» DIRECTIONS:
Please print every record exactly as it stands, leaving out the pictures.

BEGIN DATA SHOWN

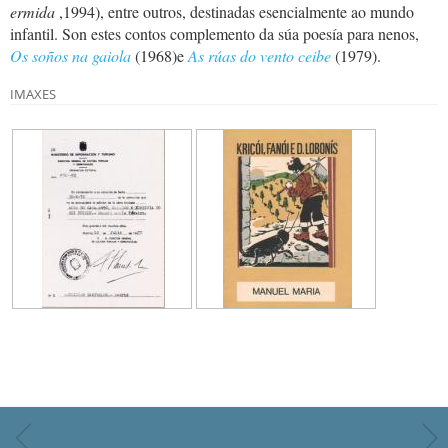
ermida
,1994), entre outros, destinadas esencialmente ao mundo
infantil. Son estes contos complemento da súa poesía para nenos,
Os soños na gaiola
(1968)e
As rúas do vento ceibe
(1979).
IMAXES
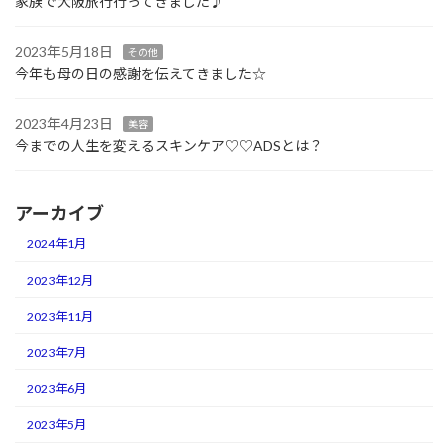
家族で大阪旅行行ってきました♪
2023年5月18日
その他
今年も母の日の感謝を伝えてきました☆
2023年4月23日
美容
今までの人生を変えるスキンケア♡♡ADSとは？
アーカイブ
2024年1月
2023年12月
2023年11月
2023年7月
2023年6月
2023年5月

END DATA SHOWN

» ANSWER AREA:
ermida
,1994), entre outros, destinadas esencialmente ao mundo
infantil. Son estes contos complemento da súa poesía para nenos,
Os soños na gaiola
(1968)e
As rúas do vento ceibe
(1979).
IMAXES
家族で大阪旅行行ってきました♪
2023年5月18日
その他
今年も母の日の感謝を伝えてきました☆
2023年4月23日
美容
今までの人生を変えるスキンケア♡♡ADSとは？
アーカイブ
2024年1月
2023年12月
2023年11月
2023年7月
2023年6月
2023年5月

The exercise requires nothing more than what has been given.